Among the scents we actively recoil from in drinks, coconut is one of them, or so it emerged this morning when we opened the tin with this day’s tea. We’ve never liked coconut but we can sometimes bear it in things if it isn’t the main ingredient. This isn’t true of tea, possibly because no drink on earth should smell of suncream. In this particular instance, we’re immensely grateful that the tea doesn’t taste as it smells, but that might be because we were afraid of leaving it to steep. We’ve never really been curious to find out what suncream tastes like, you understand.
All told though, and if you can get past -or indeed have no issue with -the smell of coconut, it’s a nice tea, smooth, creamy and reminiscent of those flavoured custard creams sold briefly by Lidl (the coconut variety, naturally). We used to buy them in the summer and eat them out in the garden. With that in mind, here’s a poem we’ve long associated with summer writings and the act of creation -though we now suspect that for years we misunderstood the title.
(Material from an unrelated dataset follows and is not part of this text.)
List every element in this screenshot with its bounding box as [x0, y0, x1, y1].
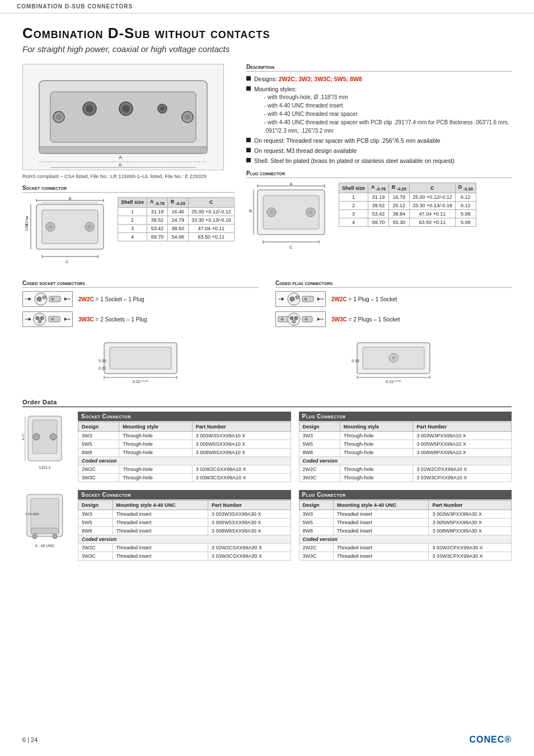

No matter, the day’s almost run out here in Scotland, and goodness knows Miss Marschallin-cat would be grievously offended if we didn’t consider her august company.
An August Midnight
Thomas Hardy
I
A shaded lamp and a waving blind,
And the beat of a clock from a distant floor:
On this scene enter–winged, horned, and spined –
A longlegs, a moth, and a dumbledore;
While ‘mid my page there idly stands
A sleepy fly, that rubs its hands . . .
II
Thus meet we five, in this still place,
At this point of time, at this point in space.
– My guests parade my new-penned ink,
Or bang at the lamp-glass, whirl, and sink.
“God’s humblest, they!” I muse. Yet why?
They know Earth-secrets that know not I.